Online Safety Research
The Online Safety Act (the “OSA”) is amended to allow the SoS to issue regulations that require providers regulated under the OSA to give online safety researchers access to data from online services, provided any such disclosure does not breach data protection laws. The hope is that this will make it easier for researchers to access data to study online harms and provide a similar framework under UK laws as that under Article 40 of the EU Digital Services Act.
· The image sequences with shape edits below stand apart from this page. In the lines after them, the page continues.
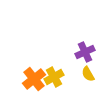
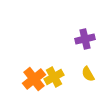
purple cross: moved 13 px up; rotated 12 degrees clockwise
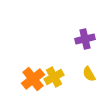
yellow semicircle: moved 1 px right
orange cross: moved 1 px left
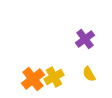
purple cross: rotated 24 degrees counterclockwise
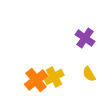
purple cross: moved 1 px up; rotated 18 degrees counterclockwise
orange cross: moved 3 px right, 1 px down
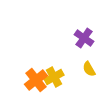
purple cross: moved 1 px left
yellow semicircle: moved 5 px up
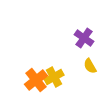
yellow semicircle: moved 1 px right, 3 px up
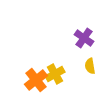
yellow semicircle: rotated 21 degrees clockwise
yellow cross: moved 1 px right, 3 px up
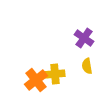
yellow semicircle: moved 3 px left
yellow cross: rotated 24 degrees clockwise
When do the changes come into effect?
A minority of the aforementioned changes came into force on the date of Royal Assent on 19 June (e.g. the requirement for organisations to conduct a reasonable and proportionate search as part of the DSAR process), while the others will go into effect ranging from two months from the date of Royal Assent up until 12 months. As highlighted, the ICO (soon to be IC) will be publishing a range of further guidance throughout the course of the next year as to the changes brought about by the Act which affect the UK data protection landscape. Businesses operating in the UK should use this transitional period to review internal practices and ensure their data governance procedures are in alignment with the Act.